This is the part of the assignment outline I am confused by:
"The CHECKSUM field (MM) value is calculated by taking the least significant byte of the 1’s Complement value of the sum of the COUNT, ADDRESS
and DATA fields of the record"
Im a little bit unclear on what this means, as I haven't really worked with ones complements or LSB's in C.
What I have so far is:
int checkSum(int count, int address, char* data)
{
int i = 0;
int dataTotal = 0;
for(i = 0; i < strlen(data); i += 2)
{
dataTotal += (getIntFromHex(data[i]) * 16) + getIntFromHex(data[i + 1]);
}
int checksum = ~(count + address + dataTotal) & 1;
printf("Checksum: %.2X\n", checksum);
return checksum;
}
I didn't really expect this to work but I've done some research and this is what I came up with.

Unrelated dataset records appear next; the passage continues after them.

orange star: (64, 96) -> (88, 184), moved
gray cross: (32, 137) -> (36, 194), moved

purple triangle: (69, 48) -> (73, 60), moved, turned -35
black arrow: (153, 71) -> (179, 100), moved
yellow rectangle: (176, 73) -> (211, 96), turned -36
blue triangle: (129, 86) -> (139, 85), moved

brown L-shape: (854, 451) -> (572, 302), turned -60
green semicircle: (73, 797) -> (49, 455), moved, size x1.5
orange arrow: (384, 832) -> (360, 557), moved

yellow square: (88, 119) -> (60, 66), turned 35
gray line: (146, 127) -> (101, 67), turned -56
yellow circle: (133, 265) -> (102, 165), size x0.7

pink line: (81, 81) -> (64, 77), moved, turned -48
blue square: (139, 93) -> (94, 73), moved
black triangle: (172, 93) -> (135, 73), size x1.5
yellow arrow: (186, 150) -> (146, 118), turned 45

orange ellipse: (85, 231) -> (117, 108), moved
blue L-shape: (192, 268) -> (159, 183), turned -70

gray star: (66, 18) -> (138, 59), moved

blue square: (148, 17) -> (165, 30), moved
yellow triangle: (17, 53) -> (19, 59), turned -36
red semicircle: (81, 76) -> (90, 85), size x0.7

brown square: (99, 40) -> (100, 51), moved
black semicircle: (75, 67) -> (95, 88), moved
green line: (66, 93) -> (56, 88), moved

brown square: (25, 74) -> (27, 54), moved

I need some clarification on what is meant by the least significant byte.
P.S. The reason for the for loop is simply just to get the total of the data. Not important for this but the code uses the variable so I figured I would just copy the whole thing to avoid confusion.
I need some clarification on what is meant by the least significant byte.
The last significant byte means the number mod 256, a result from zero to 255.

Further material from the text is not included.